Dr. Mittal says until now "self-management has been underplayed and under-utilized"outside of a rehab setting.
"But it's the only model shown to be sustainable in a public healthcare system," he says.
Beyond evidence suggesting that this model reduces risk of future readmission to hospital, the benefits of early adoption include reduced time in hospital, and lower rates of death, disability, and need for long-term care.
A blueprint for tomorrow's care
Feedback from patients may be positive, but Dr. Mittal knows he has a long way to go in educating the healthcare community about the role of physiatrists.
"Our colleagues tend to relate to us in terms of physical therapy, and don't always see how our expertise can be applied outside a rehab setting," says Dr. Mittal.
"We need to let them know that physiatrists can serve as co-leads in any environment – from intensive care and trauma units, to orthopedics, chronic pain management and neurology."
It's a sentiment that reflects the World Health Organization's recommendation that rehabilitation services be integrated into and between primary, secondary, and tertiary levels of care.
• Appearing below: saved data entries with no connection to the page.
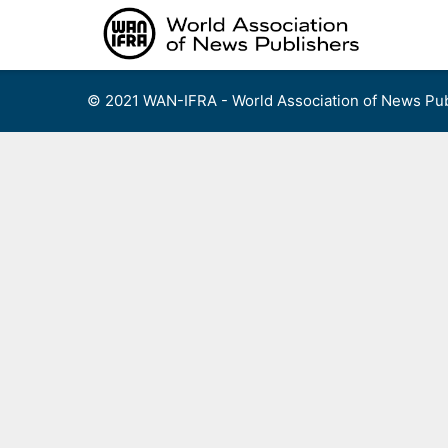
Skip
to
content
© 2021 WAN-IFRA - World Association of News Pub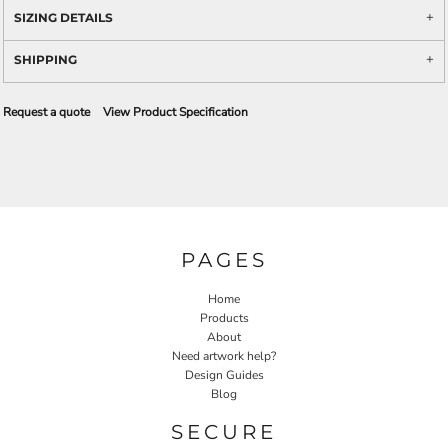
SIZING DETAILS
SHIPPING
Request a quote
View Product Specification
PAGES
Home
Products
About
Need artwork help?
Design Guides
Blog
SECURE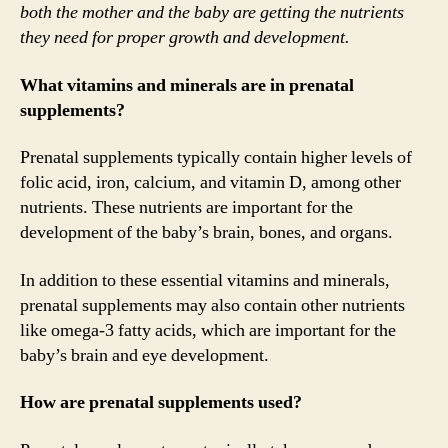
both the mother and the baby are getting the nutrients
they need for proper growth and development.
What vitamins and minerals are in prenatal
supplements?
Prenatal supplements typically contain higher levels of
folic acid, iron, calcium, and vitamin D, among other
nutrients. These nutrients are important for the
development of the baby’s brain, bones, and organs.
In addition to these essential vitamins and minerals,
prenatal supplements may also contain other nutrients
like omega-3 fatty acids, which are important for the
baby’s brain and eye development.
How are prenatal supplements used?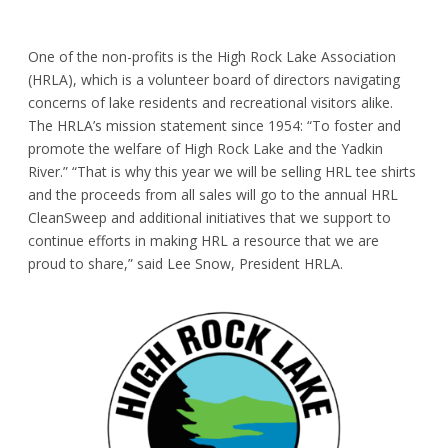
One of the non-profits is the
High Rock Lake Association
(HRLA)
, which is a volunteer board of directors navigating
concerns of lake residents and recreational visitors alike.
The HRLA’s mission statement since 1954: “To foster and
promote the welfare of High Rock Lake and the Yadkin
River.” “That is why this year we will be selling HRL tee shirts
and the proceeds from all sales will go to the annual HRL
CleanSweep and additional initiatives that we support to
continue efforts in making HRL a resource that we are
proud to share,” said Lee Snow, President HRLA.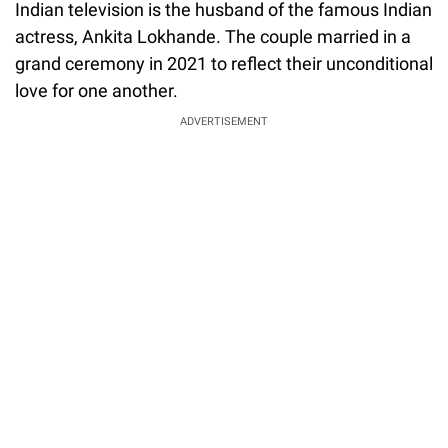
Indian television is the husband of the famous Indian
actress, Ankita Lokhande. The couple married in a
grand ceremony in 2021 to reflect their unconditional
love for one another.
ADVERTISEMENT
But it also reflects UHN's strategic priority to inspire, invent and deliver tomorrow's care.
"Physiatrists can enhance the recovery of acute care patients by adding a focus to how their illness or injury affects their activities of daily living, and ensuring that those who need rehab gain access as soon as possible," says Dr. Mark Bayley, Physiatrist in Chief and Medical Program Director, Toronto Rehab.
"We're excited about working with our colleagues, to start problem-solving the physical, functional or cognitive issues that prevent patients from returning to a full life in the community."